▸ **INFORMATION**
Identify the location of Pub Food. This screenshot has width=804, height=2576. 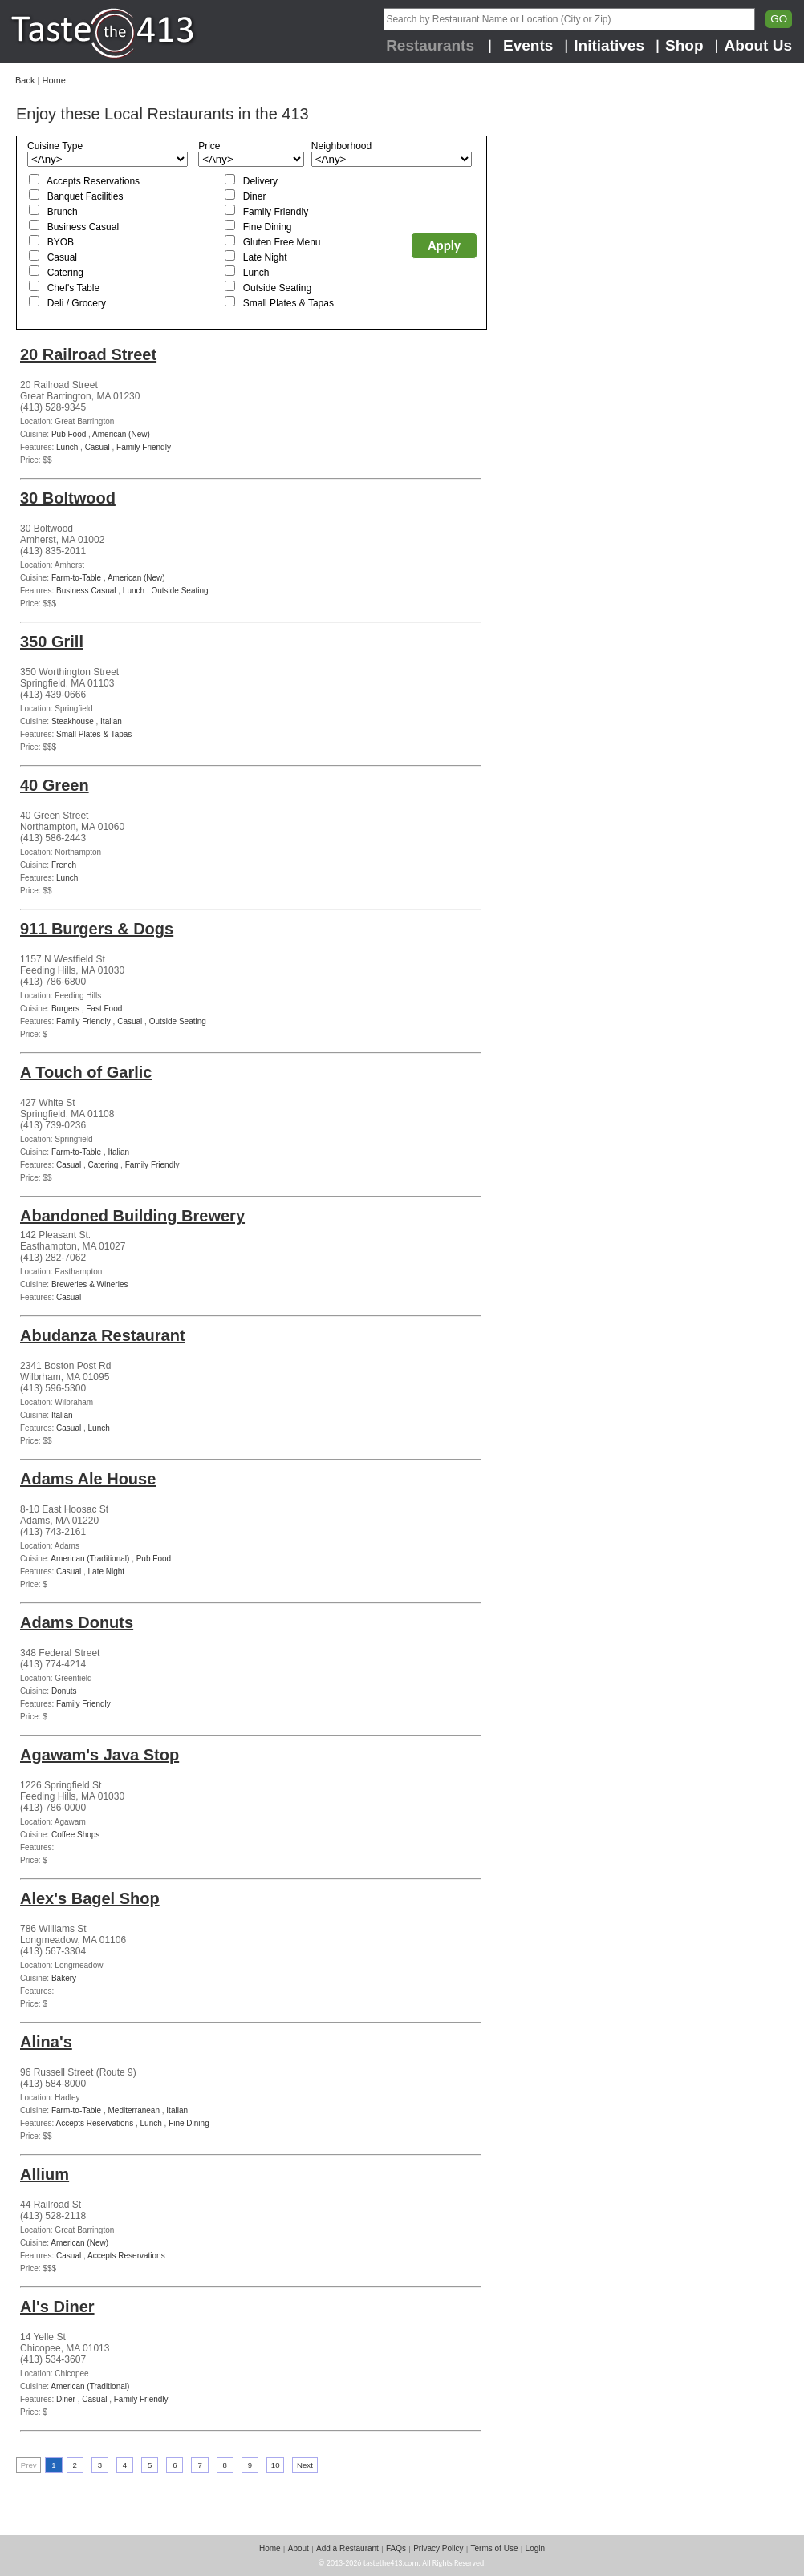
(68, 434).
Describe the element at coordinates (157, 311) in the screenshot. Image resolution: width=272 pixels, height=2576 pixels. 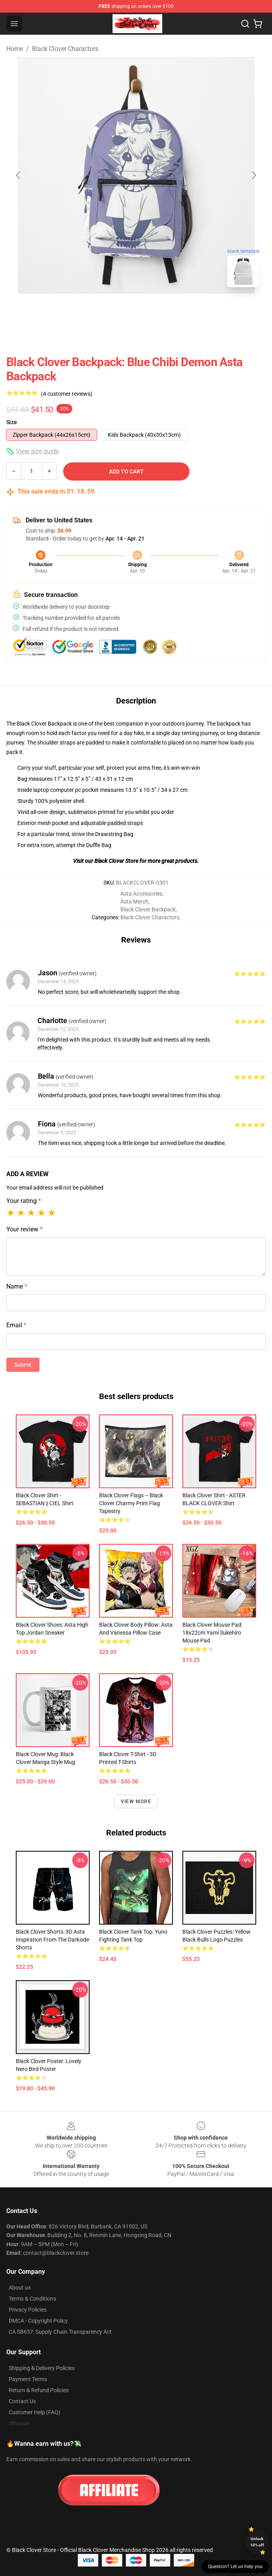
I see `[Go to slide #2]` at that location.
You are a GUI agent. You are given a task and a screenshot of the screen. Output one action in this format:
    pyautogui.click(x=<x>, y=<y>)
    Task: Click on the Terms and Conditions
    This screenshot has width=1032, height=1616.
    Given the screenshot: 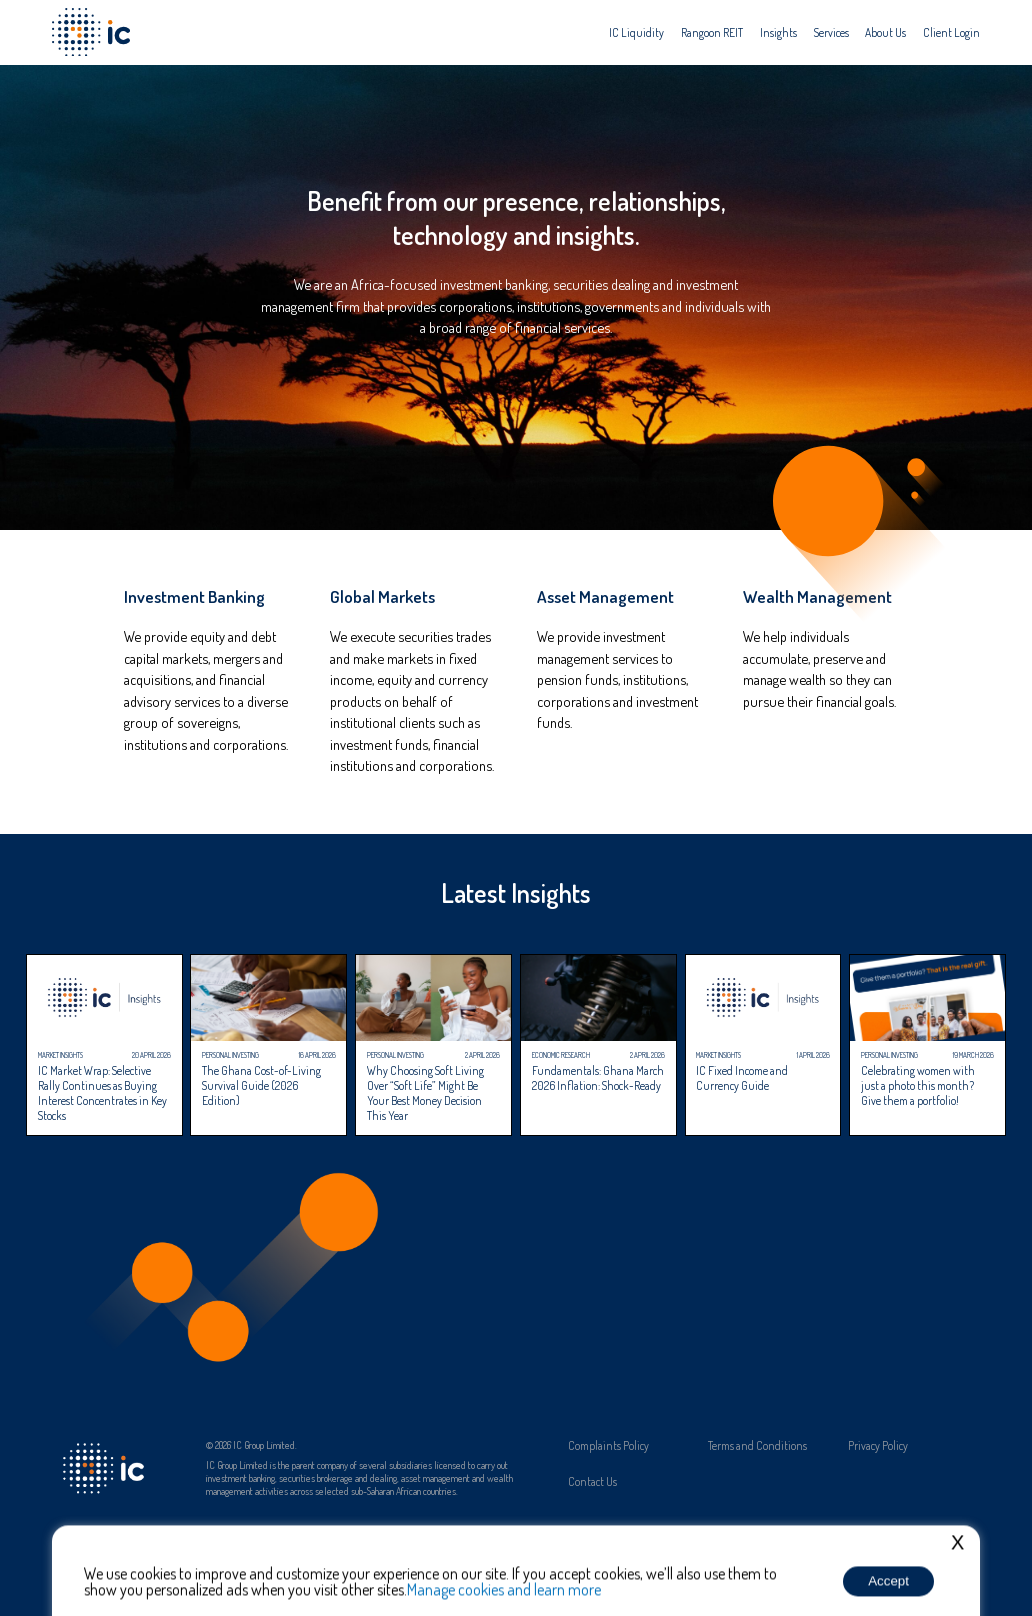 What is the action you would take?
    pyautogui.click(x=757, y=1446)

---

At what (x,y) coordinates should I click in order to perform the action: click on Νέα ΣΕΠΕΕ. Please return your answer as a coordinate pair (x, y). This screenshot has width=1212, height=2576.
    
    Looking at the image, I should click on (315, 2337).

▸ **WHAT THE EXERCISE ASKS**
In the listing above, find the line with "Identify the location" and the line with "pyautogui.click(x=<x>, y=<y>)". Copy exactly those two and every line between, without the pictures.

▸ **WRITTEN SOLUTION**
Identify the location of Pub Food. This screenshot has width=804, height=2576. 
(68, 434).
Describe the element at coordinates (157, 311) in the screenshot. Image resolution: width=272 pixels, height=2576 pixels. 
I see `[Go to slide #2]` at that location.
You are a GUI agent. You are given a task and a screenshot of the screen. Output one action in this format:
    pyautogui.click(x=<x>, y=<y>)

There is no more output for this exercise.